Elizabeth Brundage’s exquisitely gut-churning new novel begins with a familiar scenario: a woman is found dead in her home (in this case, with an ax in her head), and her husband is the primary suspect.
Flash back one year: The Hale house in upstate New York has a history–some might even call it a curse. Its owners are dairy farmers who fall on hard times in the changing economy of the 1970s; with financial ruin looming, the abusive, philandering husband persuades his wife to commit a double suicide, leaving their three sons behind to fend for themselves.
George Clare, an art-history professor at a local college and a bad husband himself, buys the house when it’s in foreclosure. The price is right for his relocation from New York City with his wife Catherine, an artist turned homemaker, and their daughter, 3 years old when her mother dies. Which is when All Things Cease to Appear begins.
Brundage’s elegant exploration of motive–in all its directions–sets this book apart from a genre thriller. She embraces the spiritual to add spook: George is an atheist and an expert on the Hudson River School painter George Inness, who was influenced by the 18th century Christian mystic Emanuel Swedenborg.
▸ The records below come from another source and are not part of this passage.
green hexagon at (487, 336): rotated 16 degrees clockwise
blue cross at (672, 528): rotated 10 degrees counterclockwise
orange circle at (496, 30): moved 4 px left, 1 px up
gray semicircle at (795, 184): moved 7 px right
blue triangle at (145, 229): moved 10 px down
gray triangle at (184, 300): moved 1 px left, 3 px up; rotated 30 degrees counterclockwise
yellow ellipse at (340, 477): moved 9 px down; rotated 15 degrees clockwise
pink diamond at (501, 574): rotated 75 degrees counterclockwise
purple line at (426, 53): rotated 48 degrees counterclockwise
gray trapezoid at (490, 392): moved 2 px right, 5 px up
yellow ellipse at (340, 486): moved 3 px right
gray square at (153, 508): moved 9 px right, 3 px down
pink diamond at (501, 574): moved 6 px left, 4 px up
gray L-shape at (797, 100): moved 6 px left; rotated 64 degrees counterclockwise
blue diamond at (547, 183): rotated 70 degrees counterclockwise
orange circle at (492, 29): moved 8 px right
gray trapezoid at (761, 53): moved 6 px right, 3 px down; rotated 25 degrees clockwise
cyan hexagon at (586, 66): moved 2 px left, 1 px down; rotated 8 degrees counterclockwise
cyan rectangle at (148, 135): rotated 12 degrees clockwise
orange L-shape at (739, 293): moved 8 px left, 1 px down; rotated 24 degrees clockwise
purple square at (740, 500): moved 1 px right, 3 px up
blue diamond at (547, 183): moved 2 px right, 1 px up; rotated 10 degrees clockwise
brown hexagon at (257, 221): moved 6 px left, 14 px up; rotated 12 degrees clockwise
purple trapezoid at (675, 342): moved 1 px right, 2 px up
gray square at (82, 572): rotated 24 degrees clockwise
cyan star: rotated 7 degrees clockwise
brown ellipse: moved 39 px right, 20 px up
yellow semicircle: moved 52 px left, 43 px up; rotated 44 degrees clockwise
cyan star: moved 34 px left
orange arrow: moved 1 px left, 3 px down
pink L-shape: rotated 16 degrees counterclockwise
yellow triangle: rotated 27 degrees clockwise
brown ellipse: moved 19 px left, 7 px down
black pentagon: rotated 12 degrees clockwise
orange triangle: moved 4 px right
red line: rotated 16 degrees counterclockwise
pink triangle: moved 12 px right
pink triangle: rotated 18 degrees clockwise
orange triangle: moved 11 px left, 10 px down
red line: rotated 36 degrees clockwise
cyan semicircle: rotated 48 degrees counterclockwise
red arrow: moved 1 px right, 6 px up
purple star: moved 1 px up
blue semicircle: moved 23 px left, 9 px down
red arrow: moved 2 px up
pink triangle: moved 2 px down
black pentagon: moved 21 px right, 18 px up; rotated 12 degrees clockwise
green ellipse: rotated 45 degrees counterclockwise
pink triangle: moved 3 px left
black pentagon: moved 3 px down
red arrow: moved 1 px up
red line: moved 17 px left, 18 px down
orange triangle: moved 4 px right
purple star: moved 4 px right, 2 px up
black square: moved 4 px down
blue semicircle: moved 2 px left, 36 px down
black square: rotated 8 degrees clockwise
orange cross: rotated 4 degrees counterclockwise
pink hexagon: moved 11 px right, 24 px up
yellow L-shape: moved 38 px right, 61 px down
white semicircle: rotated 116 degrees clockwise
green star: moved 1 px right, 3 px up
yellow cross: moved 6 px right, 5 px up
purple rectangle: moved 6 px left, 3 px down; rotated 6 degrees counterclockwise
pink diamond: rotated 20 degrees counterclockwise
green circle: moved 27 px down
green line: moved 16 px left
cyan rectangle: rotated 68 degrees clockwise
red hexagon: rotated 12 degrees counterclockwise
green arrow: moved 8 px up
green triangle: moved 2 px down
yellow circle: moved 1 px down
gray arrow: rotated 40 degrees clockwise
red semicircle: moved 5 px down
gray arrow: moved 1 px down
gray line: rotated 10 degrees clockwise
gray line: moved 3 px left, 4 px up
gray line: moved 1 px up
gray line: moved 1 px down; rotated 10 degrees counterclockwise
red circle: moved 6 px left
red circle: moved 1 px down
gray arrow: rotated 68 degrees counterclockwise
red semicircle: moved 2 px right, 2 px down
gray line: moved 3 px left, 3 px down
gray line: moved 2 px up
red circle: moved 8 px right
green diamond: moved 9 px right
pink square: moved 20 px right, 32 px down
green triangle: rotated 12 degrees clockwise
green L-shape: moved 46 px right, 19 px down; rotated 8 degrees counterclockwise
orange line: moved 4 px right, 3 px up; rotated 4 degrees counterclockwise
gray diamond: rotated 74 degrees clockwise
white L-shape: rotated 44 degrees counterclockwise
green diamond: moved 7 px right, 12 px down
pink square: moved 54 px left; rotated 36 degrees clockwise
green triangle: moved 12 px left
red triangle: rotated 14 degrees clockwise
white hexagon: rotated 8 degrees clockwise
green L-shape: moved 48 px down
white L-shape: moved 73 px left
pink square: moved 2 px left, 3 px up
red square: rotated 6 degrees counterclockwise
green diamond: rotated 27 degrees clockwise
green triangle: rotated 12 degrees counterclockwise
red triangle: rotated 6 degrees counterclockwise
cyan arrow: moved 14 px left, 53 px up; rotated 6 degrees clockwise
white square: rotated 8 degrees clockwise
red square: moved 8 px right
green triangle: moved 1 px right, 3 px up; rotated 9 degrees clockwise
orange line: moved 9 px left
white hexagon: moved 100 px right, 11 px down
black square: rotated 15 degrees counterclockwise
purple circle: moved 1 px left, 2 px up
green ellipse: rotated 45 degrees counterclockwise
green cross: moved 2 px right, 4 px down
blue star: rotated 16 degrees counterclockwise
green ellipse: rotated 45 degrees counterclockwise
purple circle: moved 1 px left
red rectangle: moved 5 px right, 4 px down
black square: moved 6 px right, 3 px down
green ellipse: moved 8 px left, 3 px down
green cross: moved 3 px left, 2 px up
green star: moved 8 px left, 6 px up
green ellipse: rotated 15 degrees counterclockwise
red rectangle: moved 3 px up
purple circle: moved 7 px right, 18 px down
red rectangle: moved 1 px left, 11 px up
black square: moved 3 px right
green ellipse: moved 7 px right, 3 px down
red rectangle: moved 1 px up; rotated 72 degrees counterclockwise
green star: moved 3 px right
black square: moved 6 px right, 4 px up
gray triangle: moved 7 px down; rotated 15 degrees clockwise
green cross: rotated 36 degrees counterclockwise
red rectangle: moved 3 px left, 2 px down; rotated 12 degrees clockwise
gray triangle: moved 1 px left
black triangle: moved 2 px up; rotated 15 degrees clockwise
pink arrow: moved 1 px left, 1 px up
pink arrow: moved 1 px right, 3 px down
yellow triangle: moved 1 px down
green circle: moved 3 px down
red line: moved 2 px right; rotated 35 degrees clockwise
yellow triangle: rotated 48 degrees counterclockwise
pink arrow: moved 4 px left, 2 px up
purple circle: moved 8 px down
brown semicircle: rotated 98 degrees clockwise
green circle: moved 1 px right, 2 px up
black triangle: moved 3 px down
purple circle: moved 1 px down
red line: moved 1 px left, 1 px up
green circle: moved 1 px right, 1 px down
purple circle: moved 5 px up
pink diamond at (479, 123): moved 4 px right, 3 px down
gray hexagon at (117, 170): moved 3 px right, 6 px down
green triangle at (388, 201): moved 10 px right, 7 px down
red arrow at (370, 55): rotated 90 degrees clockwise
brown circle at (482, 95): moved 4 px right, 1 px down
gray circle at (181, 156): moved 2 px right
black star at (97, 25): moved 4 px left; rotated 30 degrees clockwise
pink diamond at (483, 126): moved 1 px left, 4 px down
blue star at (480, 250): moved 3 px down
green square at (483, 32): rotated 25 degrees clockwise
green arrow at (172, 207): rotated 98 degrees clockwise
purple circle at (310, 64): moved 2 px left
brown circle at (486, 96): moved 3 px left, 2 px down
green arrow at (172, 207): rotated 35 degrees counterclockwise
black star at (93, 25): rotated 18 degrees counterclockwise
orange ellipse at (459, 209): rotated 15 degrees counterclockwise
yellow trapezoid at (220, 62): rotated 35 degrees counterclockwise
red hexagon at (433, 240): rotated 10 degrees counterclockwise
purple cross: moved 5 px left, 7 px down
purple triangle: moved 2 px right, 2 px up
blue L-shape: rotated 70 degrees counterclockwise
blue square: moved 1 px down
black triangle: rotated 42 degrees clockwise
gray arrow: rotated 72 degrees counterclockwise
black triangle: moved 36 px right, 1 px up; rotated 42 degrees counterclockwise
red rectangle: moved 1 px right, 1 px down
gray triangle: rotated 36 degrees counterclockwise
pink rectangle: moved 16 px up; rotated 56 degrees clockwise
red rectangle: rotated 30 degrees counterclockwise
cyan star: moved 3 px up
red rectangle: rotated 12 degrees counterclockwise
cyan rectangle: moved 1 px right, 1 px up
Catherine used to restore religious paintings in Manhattan churches and is a reverent Catholic–a point of contention for the couple and part of the reason they married when she got pregnant.
Paranormal activity hangs in the atmosphere. Before Catherine’s death she has some mystical encounters; strange sensations around the house make her think it’s haunted. When she finds the former owner’s wedding ring, last seen inside Mrs. Hale’s casket, the reader is likely to agree.
As we get to know the Clare family’s neighbors, friends and colleagues, we watch George’s interactions with them grow increasingly sadistic. Brundage takes us compellingly inside the perverse machinations of a violently narcissistic mind. Murderer or not, he is a master manipulator with a sick brilliance that recalls Patricia Highsmith’s talented Mr. Ripley.
Chapters begin vaguely, in obtuse situations that mislead the reader, only to resolve with clarity–as does the book. In the end, some of the characters’ resolutions are too tidy. And between the violence, ghostliness and ’70s counterculture, the elements of intrigue may tally one too many. Brundage’s language is the real draw, with her vivid portraits of spouses on opposite sides of a brutal abyss. As Catherine turns away from a threatening husband, her interior life grows richer in seclusion. God, not George, is her confidant, Brundage writes. “In His eyes, she was her true self, nothing more, nothing less. She was the person George would never see.”